How to not allocate any address to a specific host?

David Landgren david at landgren.net
Mon Mar 13 13:37:55 UTC 2006


Simon Hobson wrote:

[...]

> 
> You don't have the right allow/deny statements.
> 
> Firstly, there is nothing to deny obsolete-hosts from the 172.17 
> subnet. So in here you want "deny members of "obsolete-hosts"".
> 
> Secondly, you have mixed allow & deny in the 10.2 subnet. I believe 
> this does NOT work as you might expect.

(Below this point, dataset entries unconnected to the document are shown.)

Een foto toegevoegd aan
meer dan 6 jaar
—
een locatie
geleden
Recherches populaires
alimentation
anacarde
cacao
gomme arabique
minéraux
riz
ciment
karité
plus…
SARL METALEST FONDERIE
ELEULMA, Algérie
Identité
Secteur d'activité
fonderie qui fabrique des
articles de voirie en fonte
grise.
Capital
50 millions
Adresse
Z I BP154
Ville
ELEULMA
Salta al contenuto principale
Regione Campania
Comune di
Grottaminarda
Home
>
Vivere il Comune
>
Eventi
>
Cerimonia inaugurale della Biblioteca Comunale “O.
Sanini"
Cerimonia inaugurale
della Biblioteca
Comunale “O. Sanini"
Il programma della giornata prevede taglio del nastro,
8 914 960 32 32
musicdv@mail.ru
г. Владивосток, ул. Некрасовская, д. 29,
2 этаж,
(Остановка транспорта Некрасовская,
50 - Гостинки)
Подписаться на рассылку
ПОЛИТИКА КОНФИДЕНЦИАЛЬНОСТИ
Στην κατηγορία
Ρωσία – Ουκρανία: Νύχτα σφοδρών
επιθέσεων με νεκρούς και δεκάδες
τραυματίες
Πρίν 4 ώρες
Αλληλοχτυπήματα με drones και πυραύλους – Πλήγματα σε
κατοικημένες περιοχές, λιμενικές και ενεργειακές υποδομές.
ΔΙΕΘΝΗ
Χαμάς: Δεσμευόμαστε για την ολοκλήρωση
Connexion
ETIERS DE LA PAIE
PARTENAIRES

Having "allow members of 
> "obsolete-hosts"" is sufficient to deny anything NOT in that class.
> 
> What is probably happening is that a client with a 172.17 address is 
> added to the obsolete-hosts class, but because it isn't denied from 
> having an address in that subnet, it can carry on leasing that 
> address.
> 
> So you probably want something like :
> 
> shared-network example-net {
> 
>       subnet 172.17.0.0 netmask 255.255.224.0 {
>           other stuff
>           pool {
>               deny members of "obsolete-hosts";
>               range               172.17.16.0 172.17.17.255;
>           }
>       }
> 
>       subnet 10.2.0.0 netmask 255.255.255.252 {
>           default-lease-time  15;
>           max-lease-time      10;
>           pool {
>               allow members of "obsolete-hosts";
>               range 10.2.0.0 10.2.0.3;
>           }
>       }
> }


Just for the record, I tried this out, but my client continued to use 
its previously acquired address. In any event, Glenn Satchell's 
suggestion to use 'deny booting;' is as simple as it gets from a config 
file perspective and does just what I need.

Thank-you for taking the time to respond,
David
-- 
"It's overkill of course, but you can never have too much overkill."